Dialogue: Struggling for right meaning

By David Hill

By DAVID HILL

The English language is notable for the nimble way it can mean the opposite of what it says.

Example? Listen to a teenager scoffing "Yeah, right" and be aware how wrong you really are.

It's irony, of course: the technique of saying or writing "brilliant" when you mean "stupid". And one current trio of ironic expressions seems to show a particular mindset in this country.

A couple of centuries back, if I lived a non-wasted life, people might have been kind enough to call me a virtuous man. Nowadays they would call me a do-gooder, wouldn't they? Of course they wouldn't.

As now used on talkback radio and in letters to the editor, do-gooder has nothing to do with virtue. It denotes some misguided busybody interfering on behalf of ethnic minorities or criminals. (Talkback callers and letter-writers know that at least one of those groups should be locked up with a throwaway key.)

If you are a do-gooder, you are probably also a liberal, which everyone knows means generous of attitude and unprejudiced of mind, just as the dictionary says.

No, everyone doesn't. Those who whack people around the head with the word use it to mean sandal-wearing, social-working, arty-farty opponents of corporal punishment and life sentences that really mean life sentences.

These critics of liberals are not conservatives, as you might expect from the dictionary. They are commonsense graduates of the School of Hard Knocks and the University of Life. One of them told me so.

So you are a do-gooder and a liberal. Inevitably, the third component in this ironic trio will also apply to you. You are politically correct.

Politically correct is the most overtly ironic of the threesome. People who use it are actually telling you that you are wrong, wrong, wrong ... but they do not have the arguments or facts to prove it, so they will call you names instead.

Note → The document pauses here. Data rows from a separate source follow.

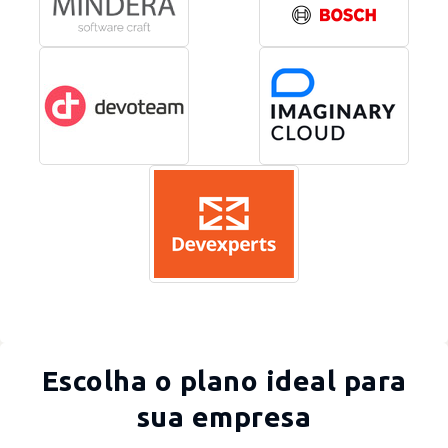
Escolha o plano ideal para
sua empresa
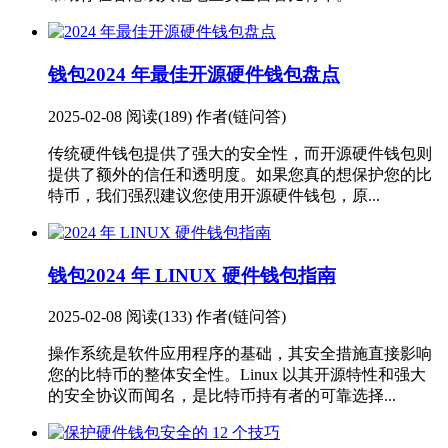
钱包
2024 年最佳开源硬件钱包盘点
2025-02-08
阅读(189)
作者(链问答)
传统硬件钱包提供了强大的安全性，而开源硬件钱包则
提供了额外的信任和透明度。如果您真的想保护您的比
特币，我们强烈建议您使用开源硬件钱包，原...
钱包
2024 年 LINUX 硬件钱包指南
2025-02-08
阅读(133)
作者(链问答)
操作系统是软件应用程序的基础，其安全措施直接影响
您的比特币的整体安全性。Linux 以其开源特性和强大
的安全协议而闻名，是比特币持有者的可靠选择...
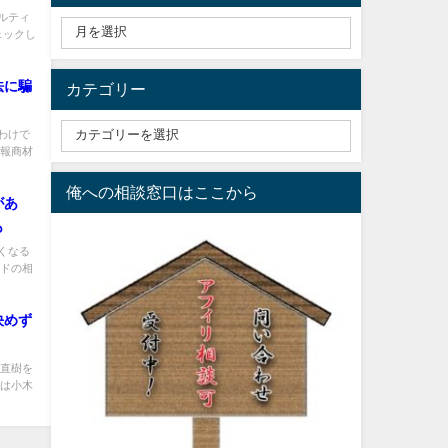
ルティ
ェックし
法に騙
カテゴリー
わけで
情報商材
俺への相談窓口はここから
があ
も
くなる
ードの相
決めず
沢直樹を
には小木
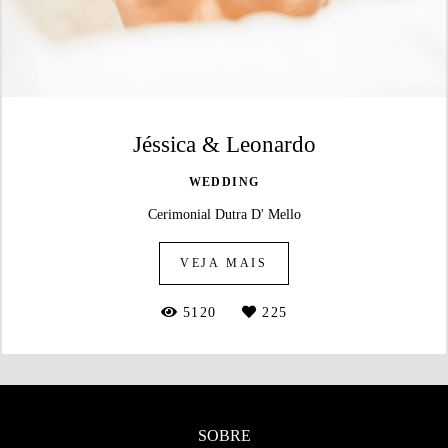
Jéssica & Leonardo
WEDDING
Cerimonial Dutra D' Mello
VEJA MAIS
5120
225
SOBRE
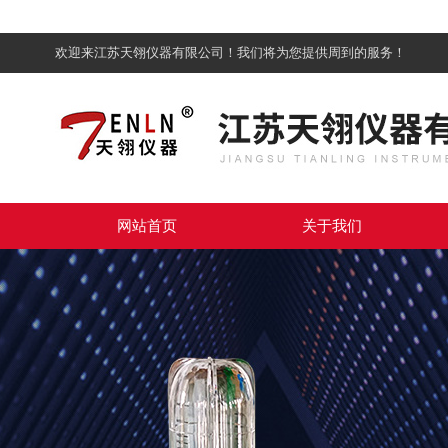
欢迎来江苏天翎仪器有限公司！我们将为您提供周到的服务！
网站首页
关于我们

Indeed, if I were to offer a current dictionary definition of politically correct, I would suggest "Holding ideas originating after 1940 which I vehemently oppose but am unable to refute".

Other expressions often accompany this unholy trinity. There is bleeding heart, meaning someone who believes thrashings and jailings may not always be the perfect solution.

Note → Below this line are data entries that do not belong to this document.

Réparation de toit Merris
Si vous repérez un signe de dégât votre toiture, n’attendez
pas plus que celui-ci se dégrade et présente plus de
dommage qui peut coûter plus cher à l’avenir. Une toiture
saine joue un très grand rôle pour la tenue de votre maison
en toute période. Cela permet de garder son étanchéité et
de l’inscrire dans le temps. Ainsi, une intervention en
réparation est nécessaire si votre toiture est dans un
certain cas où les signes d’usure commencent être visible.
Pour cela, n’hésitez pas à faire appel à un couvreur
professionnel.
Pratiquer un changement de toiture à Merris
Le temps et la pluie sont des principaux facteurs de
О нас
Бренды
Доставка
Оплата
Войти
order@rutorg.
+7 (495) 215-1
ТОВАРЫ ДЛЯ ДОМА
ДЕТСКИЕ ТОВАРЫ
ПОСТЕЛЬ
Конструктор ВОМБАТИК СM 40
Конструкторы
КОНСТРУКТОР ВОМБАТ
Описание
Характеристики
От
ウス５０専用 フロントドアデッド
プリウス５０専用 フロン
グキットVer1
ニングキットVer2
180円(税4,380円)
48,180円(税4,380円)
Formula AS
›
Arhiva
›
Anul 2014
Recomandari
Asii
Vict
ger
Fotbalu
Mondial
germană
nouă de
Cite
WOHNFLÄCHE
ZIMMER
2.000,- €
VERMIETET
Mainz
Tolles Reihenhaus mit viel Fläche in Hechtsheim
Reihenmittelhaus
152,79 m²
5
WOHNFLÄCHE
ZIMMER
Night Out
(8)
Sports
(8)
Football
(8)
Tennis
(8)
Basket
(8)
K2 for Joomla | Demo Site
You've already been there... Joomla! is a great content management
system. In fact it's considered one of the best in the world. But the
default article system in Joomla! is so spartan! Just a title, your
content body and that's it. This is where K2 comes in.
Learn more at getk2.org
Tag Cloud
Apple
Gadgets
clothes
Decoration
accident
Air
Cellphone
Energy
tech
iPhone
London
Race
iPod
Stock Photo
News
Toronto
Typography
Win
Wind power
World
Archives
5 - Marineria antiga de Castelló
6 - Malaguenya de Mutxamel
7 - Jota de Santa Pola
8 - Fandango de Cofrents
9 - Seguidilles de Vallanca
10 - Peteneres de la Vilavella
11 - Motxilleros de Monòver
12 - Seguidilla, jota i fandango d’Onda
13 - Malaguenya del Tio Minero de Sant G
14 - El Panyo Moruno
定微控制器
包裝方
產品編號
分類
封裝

There is trendy, referring to anyone who studied at academies other than the colleges of Hard Knocks and Life.

I said before that using such expressions reflects a mindset in our society.

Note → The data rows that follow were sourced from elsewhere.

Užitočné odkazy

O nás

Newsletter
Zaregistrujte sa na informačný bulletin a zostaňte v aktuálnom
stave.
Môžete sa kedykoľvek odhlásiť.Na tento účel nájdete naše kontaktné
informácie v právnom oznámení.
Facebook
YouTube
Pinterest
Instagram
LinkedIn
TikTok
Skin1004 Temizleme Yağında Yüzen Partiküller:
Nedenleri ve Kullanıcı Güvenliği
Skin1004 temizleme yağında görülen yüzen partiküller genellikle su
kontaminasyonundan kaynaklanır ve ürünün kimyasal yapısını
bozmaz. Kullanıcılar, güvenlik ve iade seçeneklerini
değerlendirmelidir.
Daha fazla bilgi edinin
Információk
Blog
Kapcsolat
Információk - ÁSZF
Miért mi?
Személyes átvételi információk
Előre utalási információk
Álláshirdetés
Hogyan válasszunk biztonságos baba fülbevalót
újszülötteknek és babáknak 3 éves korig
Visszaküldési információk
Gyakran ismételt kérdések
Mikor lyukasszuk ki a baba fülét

It is a mindset of resentment and powerlessness.

Calling names is essentially a child's technique, and accusing someone of being a politically correct liberal do-gooder usually indicates the name-caller is raging as helplessly as any child against something he cannot beat but will not join.

Solutions? It would be nice if politicians set an example by avoiding such phrases, but I am not holding my breath.

It would be nice - and possible - if talkback hosts and Sunday paper columnists did the same.

It would also help if some do-gooding etcs did not parade their purity quite so much, and avoided name-calling in return. I am not impressed by present usage of fascist and fundamentalist.

And it would be grand if (ab)users of the above trio paused and thought what their name-calling implies about themselves.

I mean, who really wants to concede they are a politically misguided, reactionary evil-doer?